In the future, Sastry added, A.I. systems might interpret whether a query requires a rigorous factual answer or something more creative. In other words, if you wanted an analytical report with citations and detailed attributions, the A.I. would know to deliver that. And if you desired a sonnet about the indictment of Donald Trump, well, it could dash that off instead.
In late June, I began to experiment with a plug-in the Wikimedia Foundation had built for ChatGPT. At the time, this software tool was being tested by several dozen Wikipedia editors and foundation staff members, but it became available in mid-July on the OpenAI website for subscribers who want augmented answers to their ChatGPT queries. The effect is similar to the “retrieval” process that Jesse Dodge surmises might be required to produce accurate answers. GPT-4’s knowledge base is currently limited to data it ingested by the end of its training period, in September 2021. A Wikipedia plug-in helps the bot access information about events up to the present day. At least in theory, the tool — lines of code that direct a search for Wikipedia articles that answer a chatbot query — gives users an improved, combinatory experience: the fluency and linguistic capabilities of an A.I. chatbot, merged with the factuality and currency of Wikipedia.

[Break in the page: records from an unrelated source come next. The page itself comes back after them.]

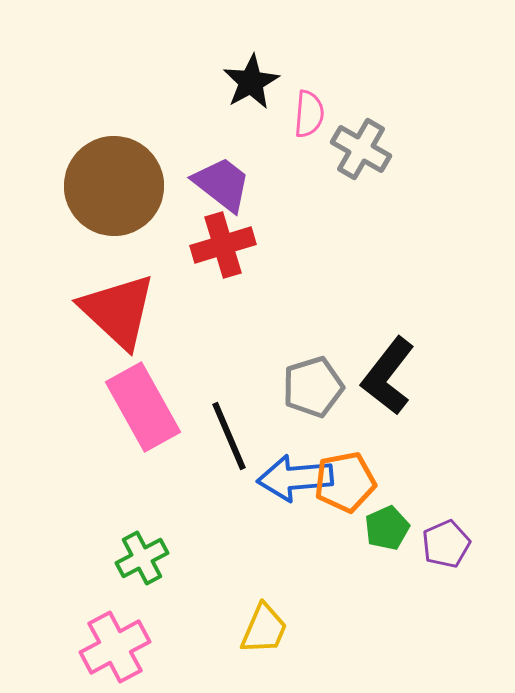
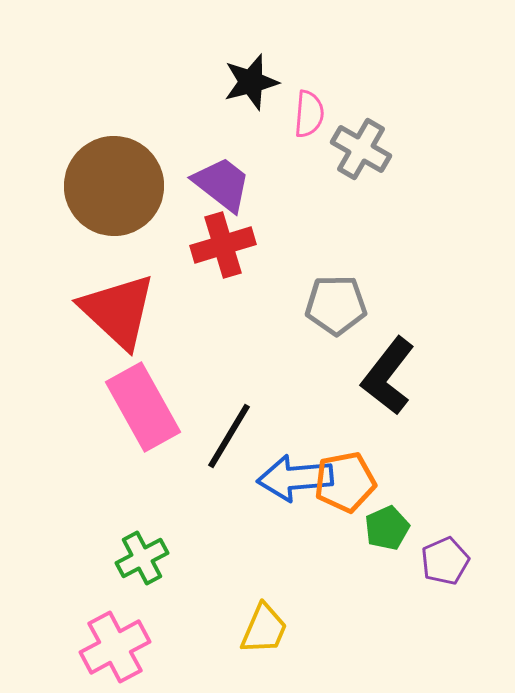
black star: rotated 14 degrees clockwise
gray pentagon: moved 23 px right, 82 px up; rotated 16 degrees clockwise
black line: rotated 54 degrees clockwise
purple pentagon: moved 1 px left, 17 px down
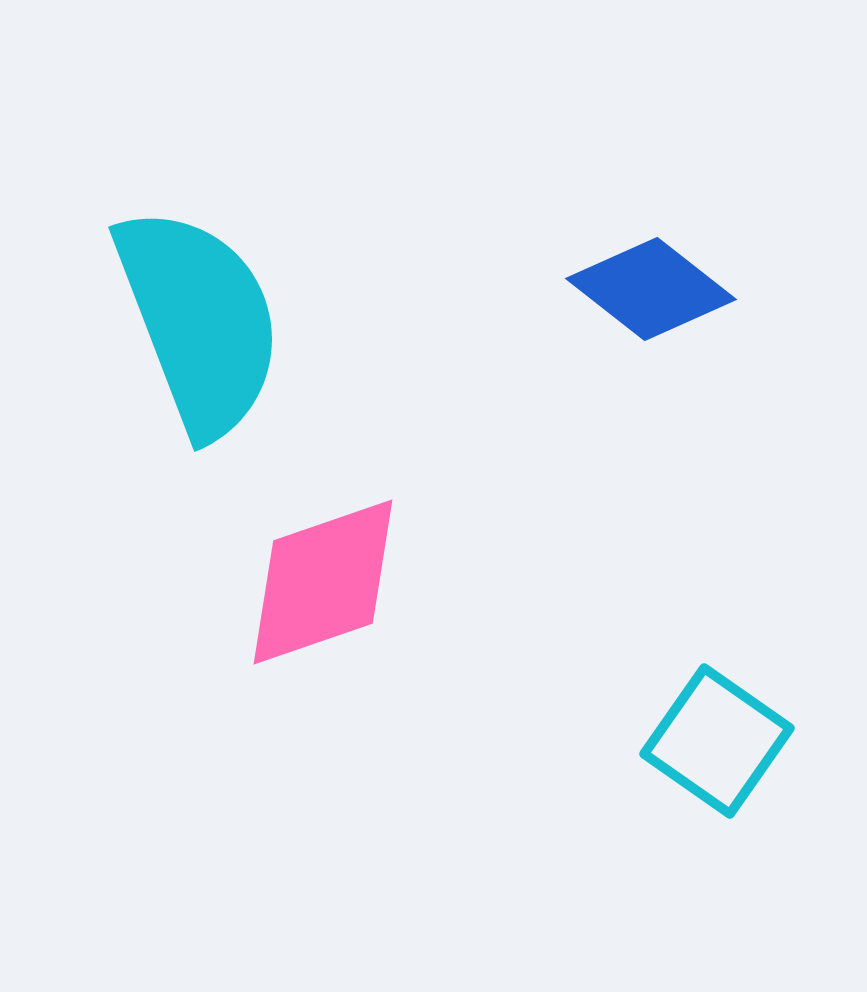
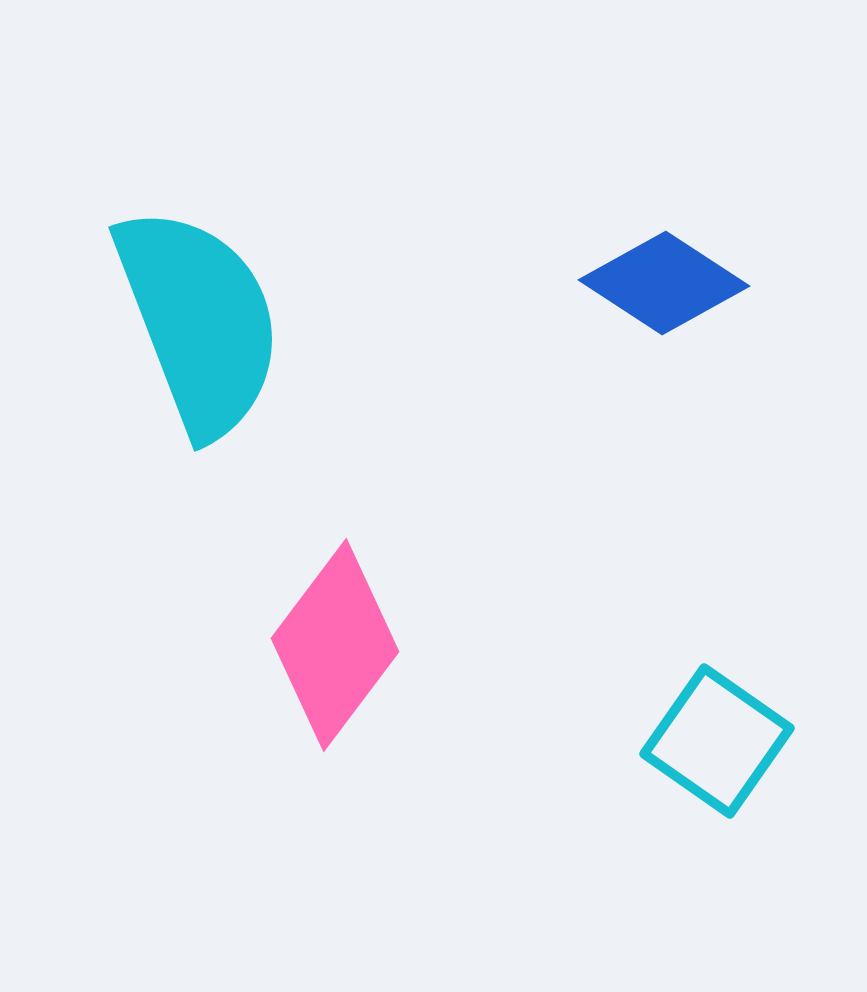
blue diamond: moved 13 px right, 6 px up; rotated 5 degrees counterclockwise
pink diamond: moved 12 px right, 63 px down; rotated 34 degrees counterclockwise
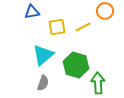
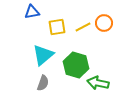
orange circle: moved 1 px left, 12 px down
green arrow: rotated 75 degrees counterclockwise
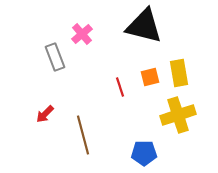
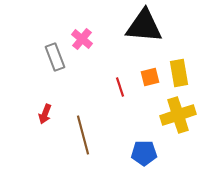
black triangle: rotated 9 degrees counterclockwise
pink cross: moved 5 px down; rotated 10 degrees counterclockwise
red arrow: rotated 24 degrees counterclockwise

One afternoon, Chris Albon, who’s in charge of machine learning at the Wikimedia Foundation, took me through a quick training session. Albon asked ChatGPT about the Titan submersible, operated by the company OceanGate, whose whereabouts during an attempt to visit the Titanic’s wreckage were still unknown. “Normally you get some response that’s like, ‘My information cutoff is from 2021,’” Albon told me. But in this case ChatGPT, recognizing that it couldn’t answer Albon’s question — What happened with OceanGate’s submersible? — directed the plug-in to search Wikipedia (and only Wikipedia) for text relating to the question. After the plug-in found the relevant Wikipedia articles, it sent them to the bot, which in turn read and summarized them, then spit out its answer. As the responses came back, hindered by only a slight delay, it was clear that using the plug-in always forced ChatGPT to append a note, with links to Wikipedia entries, saying that its information was derived from Wikipedia, which was “made by volunteers.” And this: “As a large language model, I may not have summarized Wikipedia accurately.”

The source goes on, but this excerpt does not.